Harga yang wajar tersebut dapat berupa harga pasar atau harga yang ditetapkan oleh ahli penilai harga sama yang tidak terikat pada perseroan,[25] dan undang-undang perseroan terbatas mengatur jangka waktu tiga puluh hari maka saham tersebut harus dibayar lunas, terhitung sejak penawaran dilakukan, jika tidak terjadi pembayaran oleh perseroan, maka pemegang saham mempunyai kebebasan untuk menawarkan saham tersebut kepada pihak lain. Pasal 126 Undang-Undang Nomor 40 Tahun 2007, bahwa perbuatan hukum penggabungan, peleburan, pengambilalihan, atau pemisahan wajib memperhatikan kepentingan:

  1. perseroan, pemegang saham minoritas, karyawan perseroan, 
  2. kreditor dan mitra usaha lainnya dari Perseroan; dan
  3. masyaraka dan persaingan sehat dalam melakukan usaha.

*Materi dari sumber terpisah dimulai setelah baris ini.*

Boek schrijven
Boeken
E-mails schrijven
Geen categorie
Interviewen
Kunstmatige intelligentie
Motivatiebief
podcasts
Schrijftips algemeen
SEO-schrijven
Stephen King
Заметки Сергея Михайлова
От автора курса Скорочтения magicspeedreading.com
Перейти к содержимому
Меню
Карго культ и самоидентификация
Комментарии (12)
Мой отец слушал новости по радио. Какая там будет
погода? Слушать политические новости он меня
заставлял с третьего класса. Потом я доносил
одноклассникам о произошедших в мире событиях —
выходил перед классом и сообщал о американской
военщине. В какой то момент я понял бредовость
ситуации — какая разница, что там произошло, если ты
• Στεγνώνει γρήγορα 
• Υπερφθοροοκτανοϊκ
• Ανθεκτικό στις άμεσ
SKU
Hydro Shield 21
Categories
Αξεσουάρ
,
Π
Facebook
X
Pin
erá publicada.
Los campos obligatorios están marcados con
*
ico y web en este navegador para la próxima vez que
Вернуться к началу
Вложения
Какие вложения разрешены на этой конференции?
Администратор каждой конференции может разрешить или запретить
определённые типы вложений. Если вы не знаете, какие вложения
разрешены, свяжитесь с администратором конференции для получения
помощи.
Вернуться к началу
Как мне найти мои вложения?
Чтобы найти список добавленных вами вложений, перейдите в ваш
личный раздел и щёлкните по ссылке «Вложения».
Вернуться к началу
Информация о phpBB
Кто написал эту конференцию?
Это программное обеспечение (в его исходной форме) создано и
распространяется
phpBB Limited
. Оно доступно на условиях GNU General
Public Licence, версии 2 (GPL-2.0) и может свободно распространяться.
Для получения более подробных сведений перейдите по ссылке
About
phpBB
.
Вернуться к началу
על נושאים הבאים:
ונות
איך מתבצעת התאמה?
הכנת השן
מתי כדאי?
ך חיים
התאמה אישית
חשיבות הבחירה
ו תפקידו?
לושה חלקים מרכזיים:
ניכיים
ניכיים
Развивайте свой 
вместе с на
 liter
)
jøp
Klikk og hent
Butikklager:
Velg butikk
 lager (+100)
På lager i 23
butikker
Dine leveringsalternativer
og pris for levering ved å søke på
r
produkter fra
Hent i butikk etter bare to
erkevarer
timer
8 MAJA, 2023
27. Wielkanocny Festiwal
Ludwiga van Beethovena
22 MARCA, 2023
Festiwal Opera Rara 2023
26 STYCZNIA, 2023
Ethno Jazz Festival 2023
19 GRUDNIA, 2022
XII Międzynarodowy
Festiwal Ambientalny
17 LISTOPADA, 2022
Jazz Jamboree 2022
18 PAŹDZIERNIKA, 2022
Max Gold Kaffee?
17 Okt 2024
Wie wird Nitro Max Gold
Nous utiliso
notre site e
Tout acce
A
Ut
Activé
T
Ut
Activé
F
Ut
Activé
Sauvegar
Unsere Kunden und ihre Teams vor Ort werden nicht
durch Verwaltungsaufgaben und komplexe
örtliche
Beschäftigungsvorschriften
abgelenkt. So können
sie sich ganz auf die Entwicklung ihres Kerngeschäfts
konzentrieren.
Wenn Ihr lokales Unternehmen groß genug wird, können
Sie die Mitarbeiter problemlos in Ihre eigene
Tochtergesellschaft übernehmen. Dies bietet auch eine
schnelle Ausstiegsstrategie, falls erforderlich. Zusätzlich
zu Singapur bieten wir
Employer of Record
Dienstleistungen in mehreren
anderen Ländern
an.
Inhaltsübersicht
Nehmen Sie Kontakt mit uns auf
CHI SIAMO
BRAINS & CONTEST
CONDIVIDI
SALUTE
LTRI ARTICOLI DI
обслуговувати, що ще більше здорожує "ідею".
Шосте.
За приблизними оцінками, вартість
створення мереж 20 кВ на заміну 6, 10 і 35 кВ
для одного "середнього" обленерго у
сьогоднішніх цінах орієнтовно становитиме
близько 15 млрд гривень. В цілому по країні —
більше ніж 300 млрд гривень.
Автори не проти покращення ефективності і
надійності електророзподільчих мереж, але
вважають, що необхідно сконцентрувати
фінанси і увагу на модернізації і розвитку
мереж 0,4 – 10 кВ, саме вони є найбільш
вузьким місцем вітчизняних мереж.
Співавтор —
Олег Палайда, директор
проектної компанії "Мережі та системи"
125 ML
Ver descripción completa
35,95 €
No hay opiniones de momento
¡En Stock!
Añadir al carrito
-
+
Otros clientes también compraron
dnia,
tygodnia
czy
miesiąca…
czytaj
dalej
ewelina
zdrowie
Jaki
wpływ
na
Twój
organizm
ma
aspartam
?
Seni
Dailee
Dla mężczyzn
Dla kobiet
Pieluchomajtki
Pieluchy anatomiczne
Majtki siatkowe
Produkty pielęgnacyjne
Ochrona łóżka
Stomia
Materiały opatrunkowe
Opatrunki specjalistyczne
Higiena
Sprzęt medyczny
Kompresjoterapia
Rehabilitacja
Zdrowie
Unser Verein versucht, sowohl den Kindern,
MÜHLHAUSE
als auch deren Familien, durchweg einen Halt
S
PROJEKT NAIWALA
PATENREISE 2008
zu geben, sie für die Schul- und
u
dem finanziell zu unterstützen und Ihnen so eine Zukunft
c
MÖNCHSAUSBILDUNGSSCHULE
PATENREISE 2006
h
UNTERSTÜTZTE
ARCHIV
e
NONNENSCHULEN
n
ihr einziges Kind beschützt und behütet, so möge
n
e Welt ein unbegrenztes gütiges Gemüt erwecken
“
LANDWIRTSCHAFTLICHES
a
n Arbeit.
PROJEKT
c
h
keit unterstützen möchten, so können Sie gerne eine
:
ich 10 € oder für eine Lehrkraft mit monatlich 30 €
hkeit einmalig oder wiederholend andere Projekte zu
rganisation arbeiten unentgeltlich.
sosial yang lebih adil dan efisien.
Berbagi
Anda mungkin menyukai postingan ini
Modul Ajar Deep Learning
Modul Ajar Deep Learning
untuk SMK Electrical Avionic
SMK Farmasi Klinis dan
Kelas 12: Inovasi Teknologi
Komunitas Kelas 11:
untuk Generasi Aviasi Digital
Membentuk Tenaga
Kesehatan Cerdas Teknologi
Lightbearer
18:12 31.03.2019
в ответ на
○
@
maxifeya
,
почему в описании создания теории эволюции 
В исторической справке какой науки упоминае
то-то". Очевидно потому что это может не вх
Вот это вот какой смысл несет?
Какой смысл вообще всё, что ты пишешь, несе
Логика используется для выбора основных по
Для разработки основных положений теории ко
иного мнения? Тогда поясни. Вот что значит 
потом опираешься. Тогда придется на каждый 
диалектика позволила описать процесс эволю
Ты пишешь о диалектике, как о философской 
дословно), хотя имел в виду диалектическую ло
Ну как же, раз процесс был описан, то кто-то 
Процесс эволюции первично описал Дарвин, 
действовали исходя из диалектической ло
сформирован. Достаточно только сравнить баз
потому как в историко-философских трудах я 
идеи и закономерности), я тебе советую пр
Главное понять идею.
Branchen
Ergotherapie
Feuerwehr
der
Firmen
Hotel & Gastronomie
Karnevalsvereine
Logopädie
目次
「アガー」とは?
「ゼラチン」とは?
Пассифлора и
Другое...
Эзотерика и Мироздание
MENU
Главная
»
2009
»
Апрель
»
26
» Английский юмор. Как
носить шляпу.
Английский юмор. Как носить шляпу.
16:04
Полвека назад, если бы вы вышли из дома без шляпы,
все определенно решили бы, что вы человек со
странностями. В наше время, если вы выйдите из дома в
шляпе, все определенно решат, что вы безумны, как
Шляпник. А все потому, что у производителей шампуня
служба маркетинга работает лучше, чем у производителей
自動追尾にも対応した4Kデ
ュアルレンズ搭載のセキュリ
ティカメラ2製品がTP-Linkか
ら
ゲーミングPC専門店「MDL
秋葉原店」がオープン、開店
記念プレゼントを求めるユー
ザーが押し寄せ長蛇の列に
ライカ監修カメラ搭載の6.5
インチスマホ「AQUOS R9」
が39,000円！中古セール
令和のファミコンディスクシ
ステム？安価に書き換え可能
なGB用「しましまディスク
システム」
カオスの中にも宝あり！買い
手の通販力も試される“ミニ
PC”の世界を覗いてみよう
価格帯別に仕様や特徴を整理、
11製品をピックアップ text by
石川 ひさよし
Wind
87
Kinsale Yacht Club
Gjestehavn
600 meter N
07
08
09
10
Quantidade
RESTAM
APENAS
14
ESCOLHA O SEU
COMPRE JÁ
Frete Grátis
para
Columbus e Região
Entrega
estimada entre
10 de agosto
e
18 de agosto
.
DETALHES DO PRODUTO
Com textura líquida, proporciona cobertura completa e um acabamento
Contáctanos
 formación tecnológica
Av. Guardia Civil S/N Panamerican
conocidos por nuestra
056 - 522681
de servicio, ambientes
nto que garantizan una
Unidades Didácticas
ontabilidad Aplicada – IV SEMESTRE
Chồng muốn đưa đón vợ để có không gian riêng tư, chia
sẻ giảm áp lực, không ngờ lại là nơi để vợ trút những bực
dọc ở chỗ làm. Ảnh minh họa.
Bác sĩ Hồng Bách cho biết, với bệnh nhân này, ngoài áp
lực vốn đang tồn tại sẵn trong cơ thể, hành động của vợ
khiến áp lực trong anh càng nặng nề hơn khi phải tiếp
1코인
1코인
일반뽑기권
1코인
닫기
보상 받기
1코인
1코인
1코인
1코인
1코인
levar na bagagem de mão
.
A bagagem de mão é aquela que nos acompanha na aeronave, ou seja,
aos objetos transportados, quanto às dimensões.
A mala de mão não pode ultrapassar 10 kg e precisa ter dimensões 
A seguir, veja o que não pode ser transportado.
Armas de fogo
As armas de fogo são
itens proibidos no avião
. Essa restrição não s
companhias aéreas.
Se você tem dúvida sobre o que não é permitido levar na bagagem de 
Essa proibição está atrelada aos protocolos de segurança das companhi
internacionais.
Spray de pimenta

Ketentuan di atas menyatakan bahwa penggabungan badan usaha tidak dapat dilaksanakan kalau akan menimbulkan kerugian pihak-pihak tertentu, dan tindakan tersebut harus pula dicegah kemungkinan terjadinya monopoli, atau monopsoni dalam berbagai bentuk yang merugikan masyarakat. Korum yang diperlukan dalam pengambilan keputusan RUPS mengenai penggabungan badan usaha yaitu sah apabila diambil berdasarkan musyawarah untuk mufakat[26] keputusan RUPS sah apabila dihadiri oleh pemegang saham yang dimiliki paling sedikit ¾ (tiga perempat) bagian dari jumlah seluruh saham dengan hak suara yang sah dan disetujui paling sedikit ¾ (tiga perempat) bagian dari jumlah suara tersebut. [27]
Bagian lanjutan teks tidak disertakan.